As soon as the bud begins to show color, I place bamboo canes in the ground on each side of the bud about 6” or 8” inches higher than it.
I then take a closely woven bushel basket, bend its handles, and balance it over the bud by putting a stake through each handle.
I check the basket each day and raise it higher as the flower opens. I have found that baskets used this way protect buds from the elements and keep Japanese beetles (which do not go under them) from eating the blooms.
Cutting Blooms
Whether I cut blooms for display at flower shows or for arrangements, I prefer to do so in the evening after the sun has gone down. Then, I place the cut blooms in a container of cold water for an hour or two.

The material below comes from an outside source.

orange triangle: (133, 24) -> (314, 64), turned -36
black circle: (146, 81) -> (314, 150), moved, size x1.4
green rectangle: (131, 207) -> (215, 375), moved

Then I insert the stems of large blooms in a pan containing 2” to 3” inches of boiling water, keeping them in it for a minute. This removes air pockets from the stems and seals them up.
Next, I place all cut flowers in a deep water container in a cool spot overnight.
The dahlias are ready for use in the morning, remaining bright for four to five days.
The gardener, with knife poised, is about to cut out the top of the plant (leaving two full sets of leaves) to induce it to make side shoots.
Only the four laterals that break from the axils of four leaves left on the plant can develop on dahlias grown for show.
If the terminal bud is perfect, all the side buds are removed when pea-sized. Stalks are tied with raffia to individual stakes.
Two bamboo tokens, placed in the ground, support a bushel basket over blooms to protect them from rain and sun injuries.
Dahlias, grown by the author, adorn one side of the path. The bed is mulched with salt hay, and baskets protect those intended for display.